Following the identification of BRCA1 and BRCA2, the Tyrer-Cuzick or IBIS model was developed to incorporate genetic risk factors with hormonal and reproductive risk factors to predict individual breast cancer risk. Genetic risk was based upon the possibility of a BRCA1 or BRCA2 mutation plus a second low-penetrance gene to acknowledge and account for other unknown influencers of genetic risk. Family history included first- and second-degree relatives with a history of breast or ovarian cancer, bilateral breast cancer and the age at diagnosis. Additional personal risk factors included age, height, body mass index (BMI), age at menarche, first live birth and menopause, parity and the presence of atypical hyperplasia or lobular carcinoma in situ [80]. It has recently (2013) been updated to include the impact of Ashkenazi Jewish ancestry, third-degree relatives, male breast cancers and hormone replacement therapy use. It calculates the lifetime risk of breast cancer and the risk of gene carriage.

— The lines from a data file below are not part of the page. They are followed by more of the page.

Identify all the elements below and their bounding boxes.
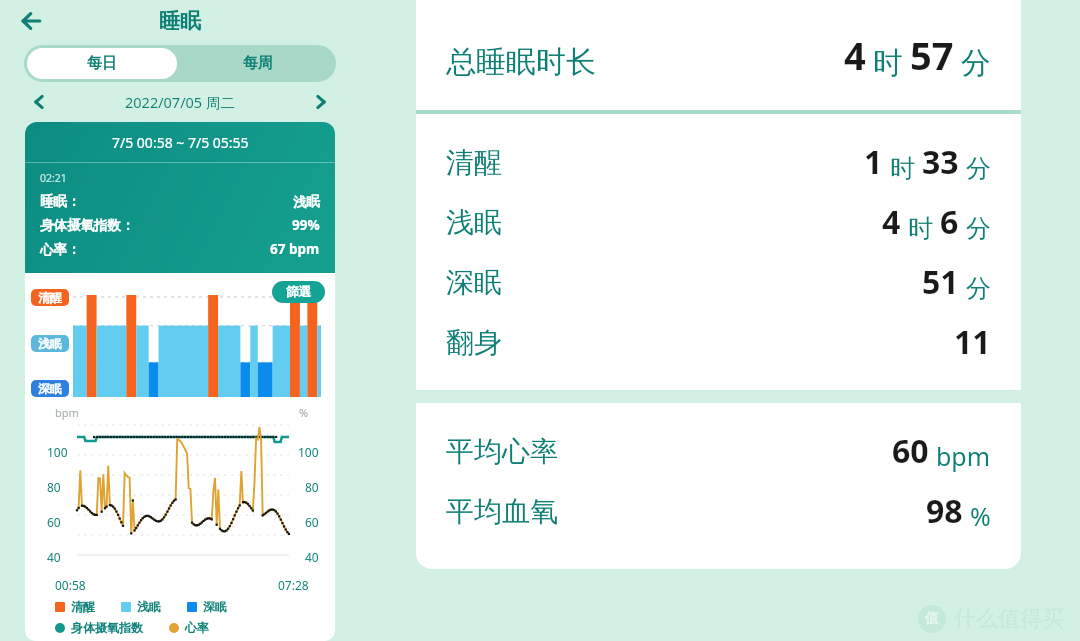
staticText: 40 — [305, 549, 319, 565]
staticText: 7/5 00:58 ~ 7/5 05:55 — [112, 133, 249, 152]
staticText: 分 — [961, 44, 991, 81]
staticText: 睡眠 — [159, 8, 201, 34]
staticText: 每周 — [243, 54, 273, 73]
staticText: 值 — [925, 610, 939, 628]
staticText: 51 — [922, 260, 959, 304]
staticText: 深眠 — [38, 381, 62, 396]
staticText: 浅眠 — [38, 336, 62, 351]
staticText: 什么值得买 — [954, 605, 1064, 633]
staticText: 深眠 — [203, 599, 227, 614]
staticText: 深眠 — [446, 265, 502, 300]
staticText: 60 — [47, 514, 61, 530]
staticText: 100 — [298, 444, 319, 460]
button[interactable]: 7/5 00:58 ~ 7/5 05:55 — [25, 122, 335, 273]
staticText: 浅眠 — [137, 599, 161, 614]
staticText: 分 — [966, 273, 991, 304]
staticText: 02:21 — [40, 171, 67, 185]
staticText: 11 — [954, 320, 991, 364]
staticText: % — [299, 405, 309, 420]
staticText: 40 — [47, 549, 61, 565]
staticText: 100 — [47, 444, 68, 460]
button[interactable]: 每日 — [27, 48, 177, 79]
staticText: 2022/07/05 周二 — [125, 92, 235, 112]
staticText: 分 — [966, 153, 991, 184]
staticText: 身体摄氧指数： — [40, 217, 135, 234]
staticText: 清醒 — [38, 290, 62, 305]
button[interactable]: 每周 — [180, 45, 336, 82]
button[interactable]: 深眠 — [416, 252, 1021, 312]
staticText: 1 — [864, 140, 883, 184]
button[interactable]: 平均血氧 — [416, 481, 1021, 541]
button[interactable]: Next day — [304, 85, 338, 119]
staticText: 浅眠 — [446, 205, 502, 240]
staticText: 33 — [922, 140, 959, 184]
staticText: 睡眠： — [40, 193, 81, 210]
button[interactable]: 翻身 — [416, 312, 1021, 372]
staticText: % — [970, 499, 991, 533]
staticText: 篩選 — [286, 284, 311, 300]
staticText: bpm — [55, 405, 79, 420]
staticText: 80 — [47, 479, 61, 495]
staticText: 浅眠 — [293, 193, 320, 210]
staticText: 平均心率 — [446, 434, 558, 469]
staticText: 时 — [890, 153, 915, 184]
staticText: 6 — [940, 200, 959, 244]
staticText: 99% — [292, 216, 320, 234]
staticText: 清醒 — [71, 599, 95, 614]
button[interactable]: 平均心率 — [416, 421, 1021, 481]
staticText: bpm — [936, 439, 991, 473]
staticText: 60 — [892, 429, 929, 473]
staticText: 时 — [908, 213, 933, 244]
staticText: 98 — [926, 489, 963, 533]
staticText: 4 — [844, 29, 866, 81]
staticText: 00:58 — [55, 577, 86, 593]
staticText: 清醒 — [446, 145, 502, 180]
staticText: 平均血氧 — [446, 494, 558, 529]
staticText: 60 — [305, 514, 319, 530]
staticText: 时 — [873, 44, 903, 81]
staticText: 4 — [882, 200, 901, 244]
button[interactable]: 篩選 — [286, 284, 311, 300]
staticText: 翻身 — [446, 325, 502, 360]
staticText: 分 — [966, 213, 991, 244]
staticText: 每日 — [87, 54, 117, 73]
staticText: 80 — [305, 479, 319, 495]
staticText: 心率： — [40, 241, 81, 258]
button[interactable]: 清醒 — [416, 132, 1021, 192]
button[interactable]: Previous day — [22, 85, 56, 119]
button[interactable]: 总睡眠时长 — [416, 0, 1021, 110]
staticText: 67 bpm — [270, 240, 320, 258]
button[interactable]: 浅眠 — [416, 192, 1021, 252]
staticText: 身体摄氧指数 — [71, 620, 143, 635]
staticText: 57 — [910, 29, 954, 81]
staticText: 总睡眠时长 — [446, 43, 596, 81]
button[interactable]: Back — [10, 0, 54, 42]
staticText: 07:28 — [278, 577, 309, 593]
staticText: 心率 — [185, 620, 209, 635]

The BRCAPro model was developed to determine the likelihood of being a BRCA1 or BRCA2 mutation carrier [81]. This model uses detailed information in the family history such as breast cancer in first- and second-degree relatives, ages at diagnoses, bilateral breast cancer, ovarian cancer and the presence of male breast cancers. In addition, the model also gives weight to unaffected relatives. Extensions to the model enable an overall risk of breast cancer development to be calculated, and three different population datasets can be used to estimate mutation frequency [73]. Limitations to the model include the absence of non-hereditary risk factors, and the model does not account for more complex genetic susceptibility mechanisms.

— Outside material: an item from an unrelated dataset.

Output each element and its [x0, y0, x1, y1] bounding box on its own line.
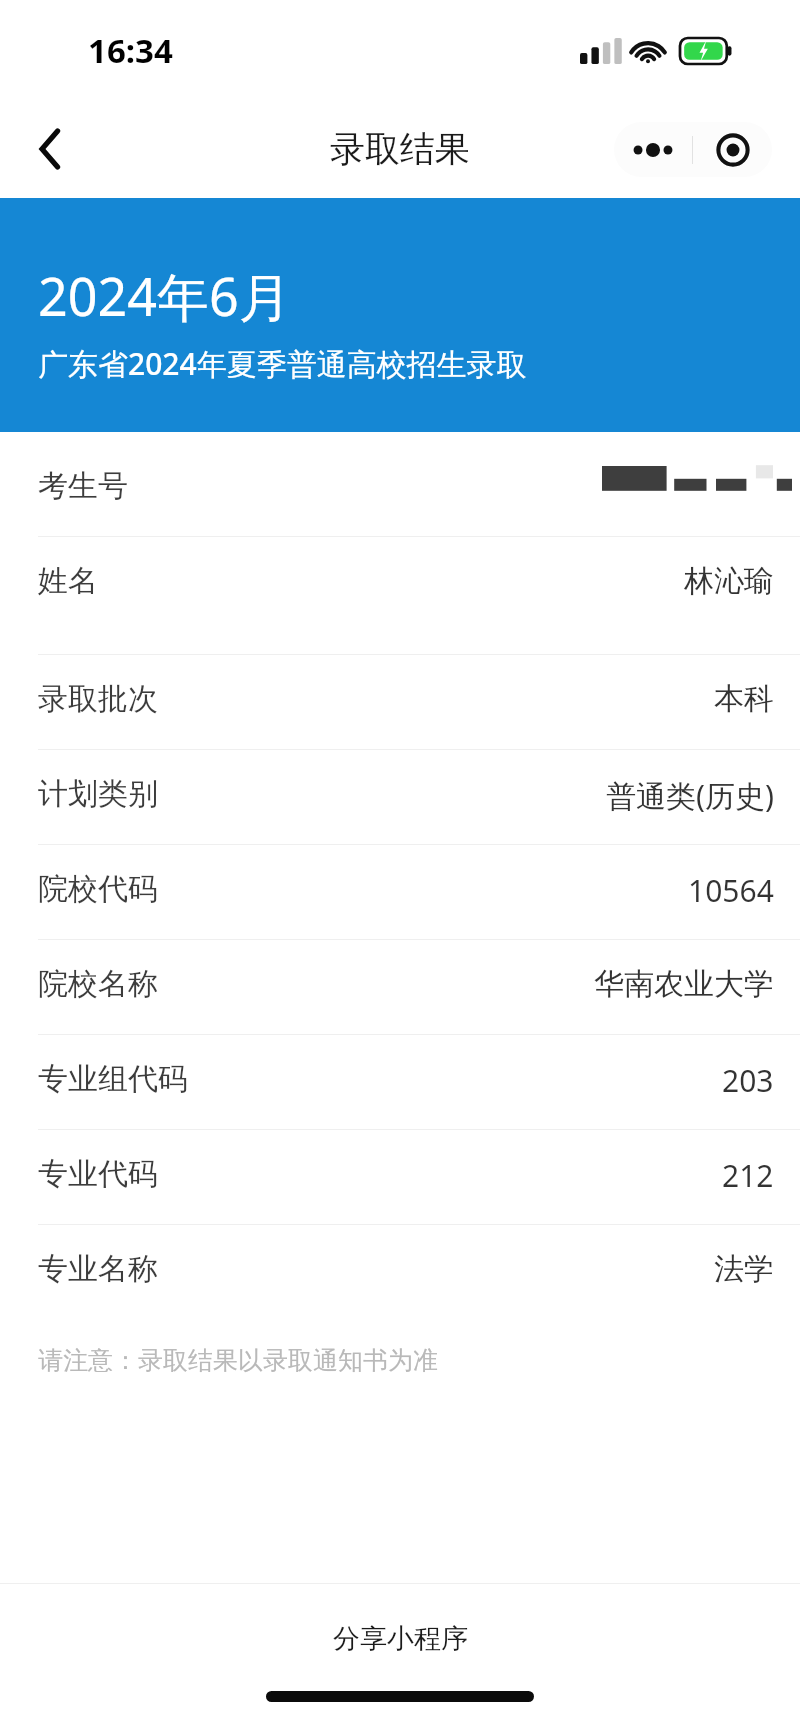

The Breast and Ovarian Analysis of Disease Incidence and Carrier Estimation Algorithm (BOADICEA) model was developed to account for genetic and polygenic influences in familial breast cancer occurring in addition to BRCA1 and BRCA2 [82, 83]. The dataset was based on the Anglican Breast Cancer Study, which comprised 1484 confirmed breast cancer cases and 156 multiple case families and included information about BRCA1 and BRCA2 mutation status. The model included detailed family history information including breast cancer diagnoses in first-, second- and third-degree relatives and ages at diagnoses, bilateral cancer, ovarian cancer and male breast cancer. Aside from age, it did not include any non-hereditary risk factors. BOADICEA provides likelihood of breast cancer development in women with a family history of breast and ovarian cancer. In addition, the model can predict BRCA1 and BRCA2 mutation probability and provides an assessment of polygenic modifiers of breast cancer risk in mutation carriers. An extension to the BOADICEA model has recently been proposed to incorporate PALB2, CHEK2 and ATM protein truncating variants into its risk assessment [84].